呉起が楚で法治国家に改革しようとして、一代で終わってしまったのに対し、秦では何代も続く事になります。

さらに、秦では商鞅が亡くなった後も、張儀、樗里疾、甘茂、魏冄、范雎、呂不韋、李斯と途切れる事もなく名宰相が続く事になります。

他にも商鞅の残した法律も継承され、嬴政(秦王政)の代で六国を滅ぼし天下統一が成される事になります。

商鞅は亡くなってしまいましたが、法律は生き続けたとも言えるでしょう。

ただし、嬴政が統一後に始皇帝となり、さらなる法治国家を推し進めた結果として、秦は短命国家になったと指摘される場合もあります。

秦は始皇帝の死後に胡亥が即位し、趙高が丞相となり暴政を行った事で滅んだとされています。

尚、趙高も法律に詳しかった話があり、法家の一人と言えるのかも知れません。

 

法家に関して思った事

商鞅、韓非子、李斯、呉起などの法家は、悲劇的な死が多いとも言えます。

因みに、春秋時代に鄭の子産が成文法を明記した時に、晋の賢臣である叔向が「法律が多い国は滅ぶ」と言った話があり、それが秦には当てはまるのかも知れません。
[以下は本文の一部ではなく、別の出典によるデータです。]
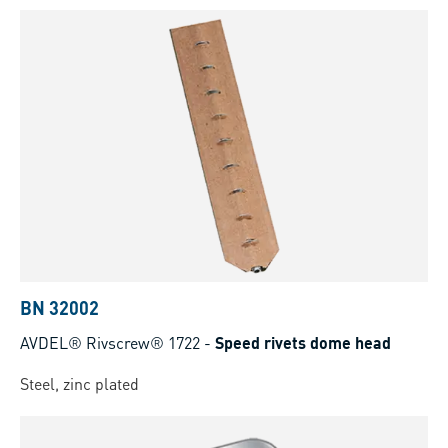
BN 32002
AVDEL® Rivscrew® 1722
-
Speed rivets dome head
Steel, zinc plated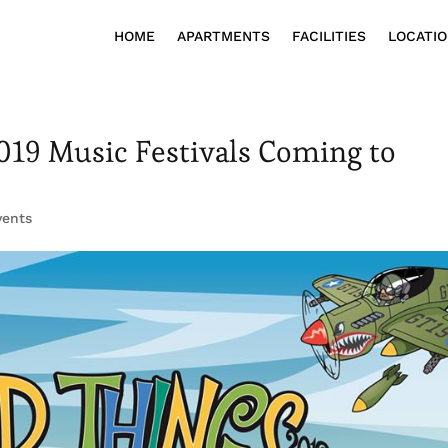
HOME
APARTMENTS
FACILITIES
LOCATI
019 Music Festivals Coming to
vents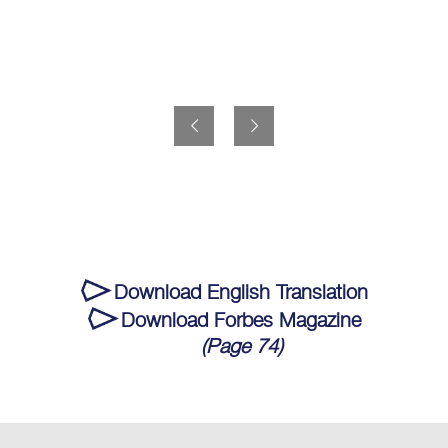
Download English Translation
Download Forbes Magazine
(Page 74)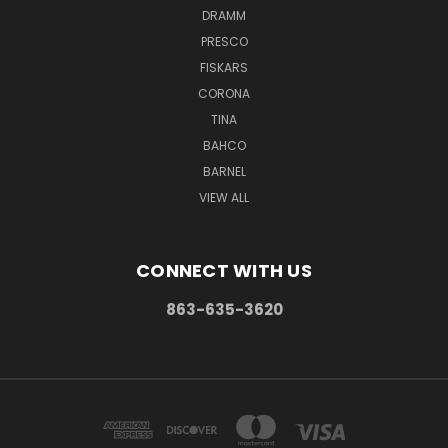
DRAMM
PRESCO
FISKARS
CORONA
TINA
BAHCO
BARNEL
VIEW ALL
CONNECT WITH US
863-635-3620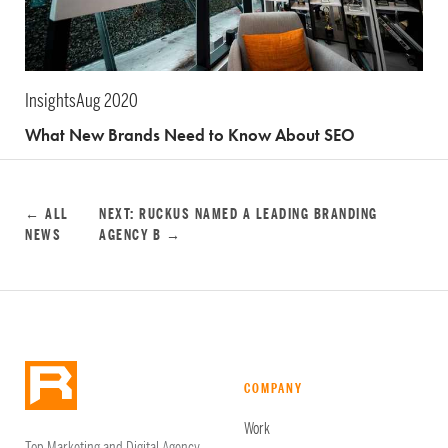
Insights
Aug 2020
What New Brands Need to Know About SEO
← ALL
NEXT: RUCKUS NAMED A LEADING BRANDING
NEWS
AGENCY B →
COMPANY
Work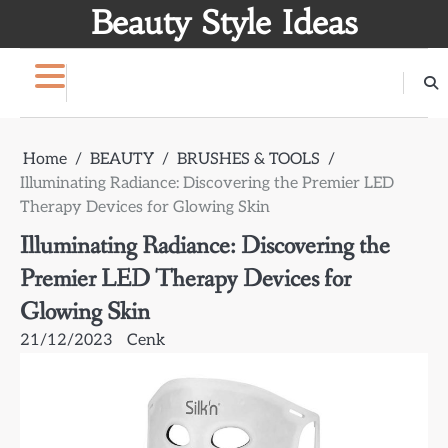
Skip
Beauty Style Ideas
to
content
Home
BEAUTY
BRUSHES & TOOLS
Illuminating Radiance: Discovering the Premier LED
Therapy Devices for Glowing Skin
Illuminating Radiance: Discovering the
Premier LED Therapy Devices for
Glowing Skin
21/12/2023
Cenk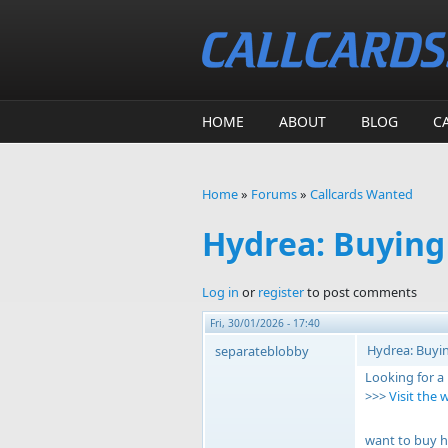
Skip to main content
HOME
ABOUT
BLOG
C
Home
»
Forums
»
Callcards Wanted
You are here
Hydrea: Buying
Log in
or
register
to post comments
Fri, 30/01/2026 - 17:40
Hydrea: Buyin
separateblobby
Looking for a
>>>
Visit the 
want to buy h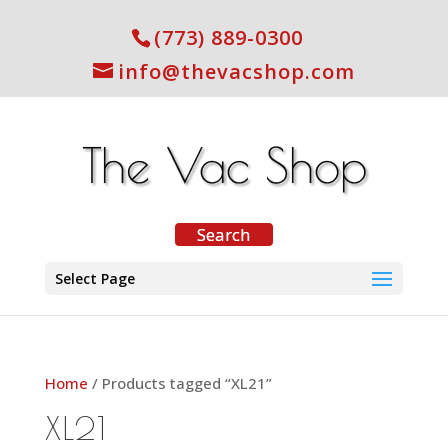
(773) 889-0300
info@thevacshop.com
Select Page
Home
/ Products tagged “XL21”
XL21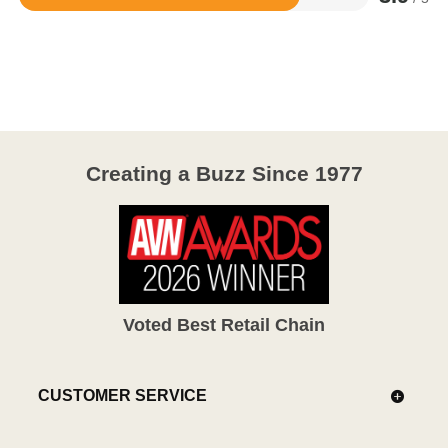
Rated
3.9
out
of
5
Creating a Buzz Since 1977
Voted Best Retail Chain
CUSTOMER SERVICE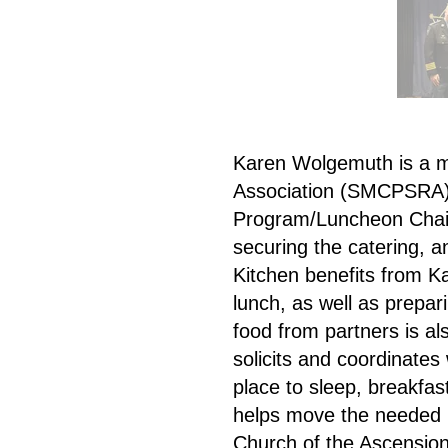
Karen Wolgemuth is a m
Association (SMCPSRA) v
Program/Luncheon Chair, 
securing the catering, a
Kitchen benefits from K
lunch, as well as prepar
food from partners is a
solicits and coordinates
place to sleep, breakfa
helps move the needed 
Church of the Ascension,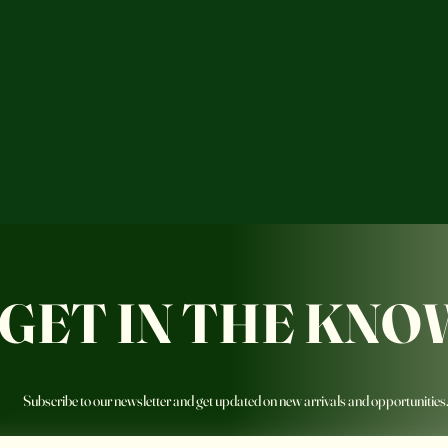
GET IN THE KNO
Subscribe to our newsletter and get updated on new arrivals and opportunities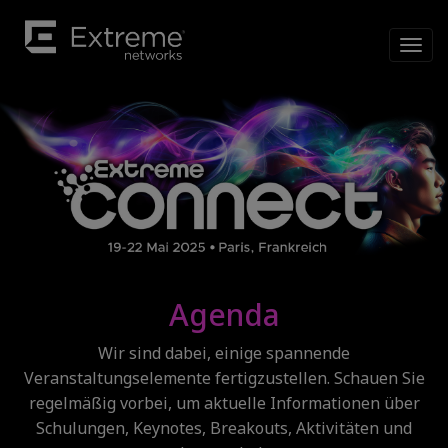
Agenda
Wir sind dabei, einige spannende
Veranstaltungselemente fertigzustellen. Schauen Sie
regelmäßig vorbei, um aktuelle Informationen über
Schulungen, Keynotes, Breakouts, Aktivitäten und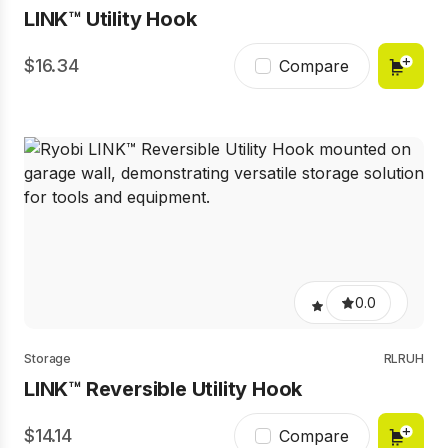
LINK™ Utility Hook
16.34
Compare
0.0
Storage
RLRUH
LINK™ Reversible Utility Hook
14.14
Compare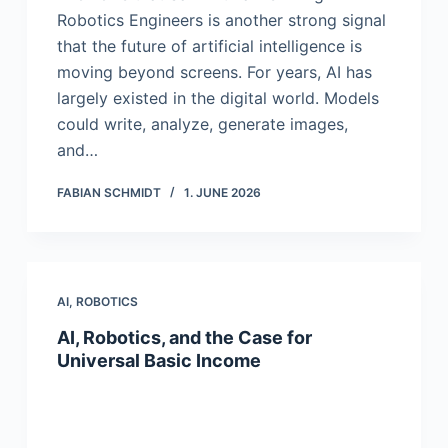
Robotics Engineers is another strong signal
that the future of artificial intelligence is
moving beyond screens. For years, AI has
largely existed in the digital world. Models
could write, analyze, generate images,
and…
FABIAN SCHMIDT
1. JUNE 2026
AI
,
ROBOTICS
AI, Robotics, and the Case for
Universal Basic Income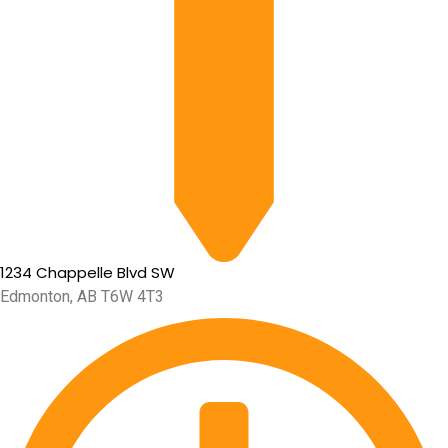
1234 Chappelle Blvd SW
Edmonton, AB T6W 4T3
周の穆王の時代に呂刑と呼ばれる三千もの法律が作られ、人々の批判を買った話があります。

世界史では、メソポタミア文明があり、バビロン第一王朝ではハンムラビ王がハンムラビ法典を制定しています。

ハンムラビ王は法律で国を治めようとしたわけです。

しかし、バビロン第一王朝もハンムラビ王の死後に急速に衰える事になります。

それを考えれば、どこかしらに法律の弊害はあるのかも知れません。

それでも、商鞅が行った事は画期的な事であり、秦を強国にした名宰相なのは間違いないと感じています。

商鞅の変法は「人々を混乱させた」とする記述もありますが、天下統一に大きく役立った事は間違いないでしょう。

秦に商鞅が現れなければ、始皇帝の天下統一も無かったのかも知れません。